🐦‍⬛ DataPrincipal Weekly - June 18th, 2026

Multigres v0.1 alpha brings horizontal scaling to PostgreSQL, plus Hudi 1.2's native VECTOR type, DuckDB 1.5.4, Materialize transactions, and DataFusion 54.

Jun 18, 2026

This week in data engineering, PostgreSQL’s scaling story led the week, while table formats, query engines, and catalogs all shipped concrete releases.

🐘 Multigres v0.1 alpha arrives to scale Postgres horizontally, as Vitess once scaled MySQL.

🔍 Apache Hudi 1.2 adds a native VECTOR type with built-in similarity search on lakehouse tables.

🦆 DuckDB ships 1.5.4 (Variegata) alongside the 1.4.5 LTS maintenance release on the same day.

✍️ The Week in Data (4 minute read)

A photo-frame company spent Christmas 2024 watching its database go down for three hours, then rebuilt to survive the next one. A brand-new project from the person who once kept YouTube’s database alive is now building that same fix for everyone else. The thread connecting them is the question Postgres has dodged for years: what happens when one machine is not enough?

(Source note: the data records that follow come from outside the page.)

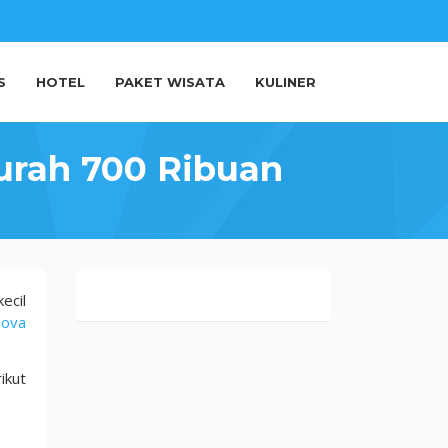
S
HOTEL
PAKET WISATA
KULINER
urah 700 Ribuan
ecil
nova
ikut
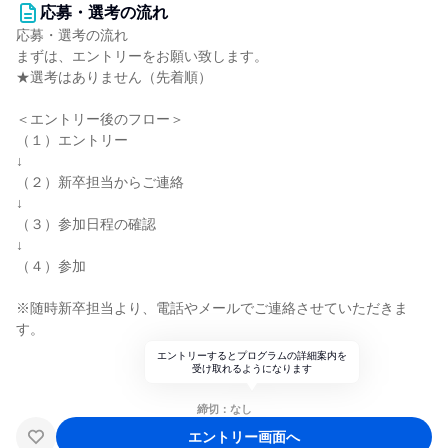
応募・選考の流れ
応募・選考の流れ
まずは、エントリーをお願い致します。
★選考はありません（先着順）
＜エントリー後のフロー＞
（１）エントリー
↓
（２）新卒担当からご連絡
↓
（３）参加日程の確認
↓
（４）参加
※随時新卒担当より、電話やメールでご連絡させていただきま
す。
エントリーするとプログラムの詳細案内を
受け取れるようになります
締切：なし
エントリー画面へ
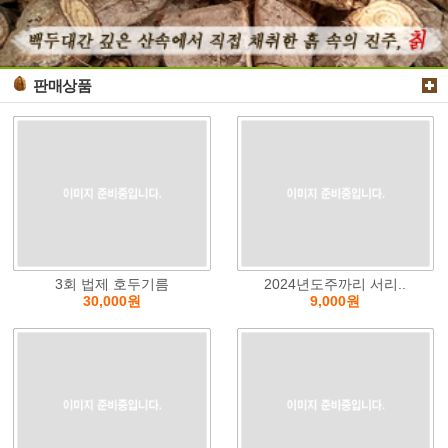
판매상품
3회 법제 호두기름
2024년도주까리 서리..
30,000원
9,000원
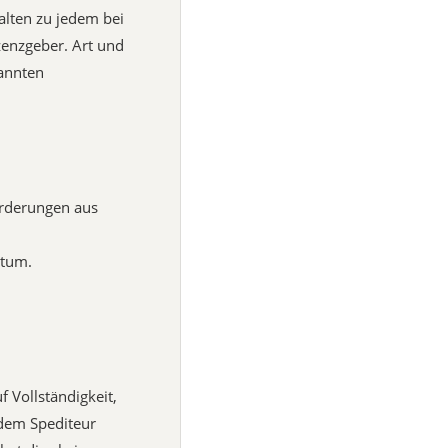
halten zu jedem bei
zenzgeber. Art und
annten
orderungen aus
ntum.
 Vollständigkeit,
 dem Spediteur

Start with Aura Frames. The 2024 outage was a write-ahead log overflow caused by replication slots on an Amazon RDS PostgreSQL 14.1 instance, and it occurred during peak holiday traffic with no one at a desk. They sharded their ten highest-write tables, went from one primary to eight, and grew from 192 to 896 vCPU. The payoff showed up a year later: Christmas 2025 saw peak transaction volume of 226,000 per second, and the lights stayed on.

That is a heroic amount of plumbing for a team that just wanted to store pictures. The database is wonderful right up to the moment a single primary becomes the ceiling, and then you are hand-rolling shard logic that has nothing to do with your product.

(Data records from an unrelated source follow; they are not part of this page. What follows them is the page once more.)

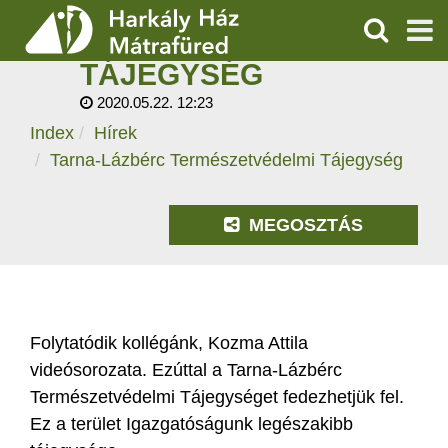
TARNA-LÁZBÉRC
TERMÉSZETVÉDELMI
KERESÉS
TÁJEGYSÉG
SZOLGÁLTATÁSOK
2020.05.22. 12:23
Index
Hírek
PROGRAMOK
Tarna-Lázbérc Természetvédelmi Tájegység
HÍREK
MEGOSZTÁS
RÓLUNK
ÁRAK, NYITVATARTÁS
Folytatódik kollégánk, Kozma Attila
videósorozata. Ezúttal a Tarna-Lázbérc
Természetvédelmi Tájegységet fedezhetjük fel.
Ez a terület Igazgatóságunk legészakibb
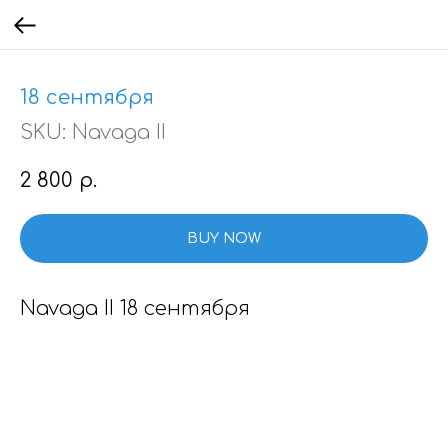
18 сентября
SKU:
Navaga II
2 800
р.
BUY NOW
Navaga II 18 сентября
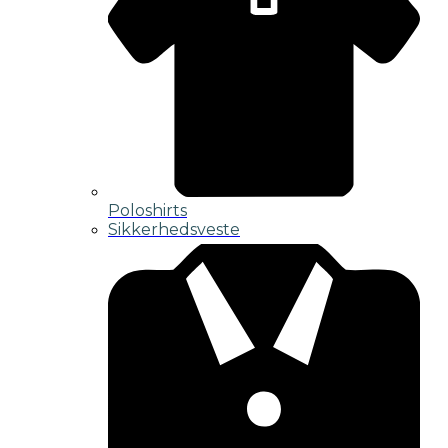
Poloshirts
Sikkerhedsveste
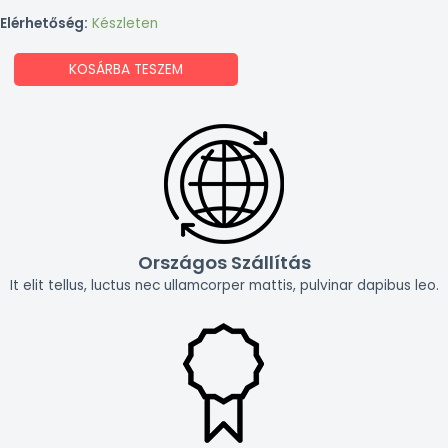
Elérhetőség:
Készleten
KOSÁRBA TESZEM
Országos Szállítás
It elit tellus, luctus nec ullamcorper mattis, pulvinar dapibus leo.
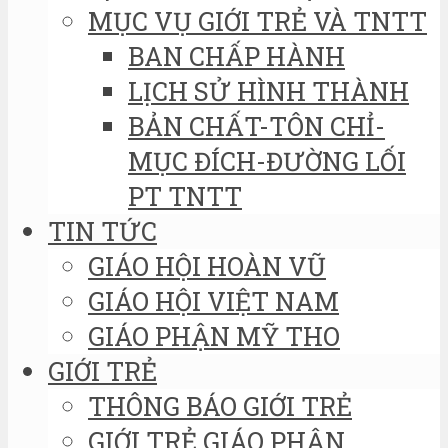
MỤC VỤ GIỚI TRẺ VÀ TNTT
BAN CHẤP HÀNH
LỊCH SỬ HÌNH THÀNH
BẢN CHẤT-TÔN CHỈ-
MỤC ĐÍCH-ĐƯỜNG LỐI
PT TNTT
TIN TỨC
GIÁO HỘI HOÀN VŨ
GIÁO HỘI VIỆT NAM
GIÁO PHẬN MỸ THO
GIỚI TRẺ
THÔNG BÁO GIỚI TRẺ
GIỚI TRẺ GIÁO PHẬN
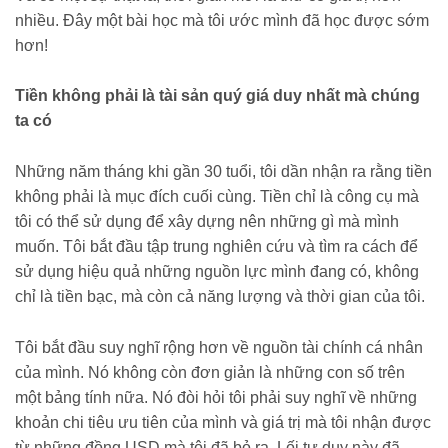
nhiều. Đây một bài học mà tôi ước mình đã học được sớm
hơn!
Tiền không phải là tài sản quý giá duy nhất mà chúng
ta có
Những năm tháng khi gần 30 tuổi, tôi dần nhận ra rằng tiền
không phải là mục đích cuối cùng. Tiền chỉ là công cụ mà
tôi có thể sử dụng để xây dựng nên những gì mà mình
muốn. Tôi bắt đầu tập trung nghiên cứu và tìm ra cách để
sử dụng hiệu quả những nguồn lực mình đang có, không
chỉ là tiền bạc, mà còn cả năng lượng và thời gian của tôi.
Tôi bắt đầu suy nghĩ rộng hơn về nguồn tài chính cá nhân
của mình. Nó không còn đơn giản là những con số trên
một bảng tính nữa. Nó đòi hỏi tôi phải suy nghĩ về những
khoản chi tiêu ưu tiên của mình và giá trị mà tôi nhận được
từ những đồng USD mà tôi đã bỏ ra. Lối tư duy này đã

This is exactly the gap Multigres is built to fill. Its v0.1 alpha landed this week as an open-source horizontal-scaling layer for Postgres, led by Sugu Sougoumarane, who co-created Vitess, the system that scaled MySQL at YouTube. The alpha ships connection pooling through a multigateway and multipooler, consensus-based automatic failover, pgBackRest backups, and a Kubernetes operator. Sharding, the headline act, is deliberately held back for a later release.

Sharding is the glamorous word with the unglamorous parts: pooling and failover are what actually buckle under real production load, and Multigres shipped those first. Multigres is trying to turn the Aura Frames war story into a product so the next team does not have to bleed for the same lesson.

There is a second Postgres story this week, and it is about deleting data rather than scaling it. A large DELETE in Postgres is more expensive than it looks. Every removed row becomes a dead tuple that vacuum has to reclaim, and the space is not even returned to the operating system without a VACUUM FULL. DROP TABLE and TRUNCATE, by contrast, run independently of how much data they are removing. The recommended escape is date-based partitioning, so a recurring purge becomes an occasional DROP TABLE instead of a vacuum marathon.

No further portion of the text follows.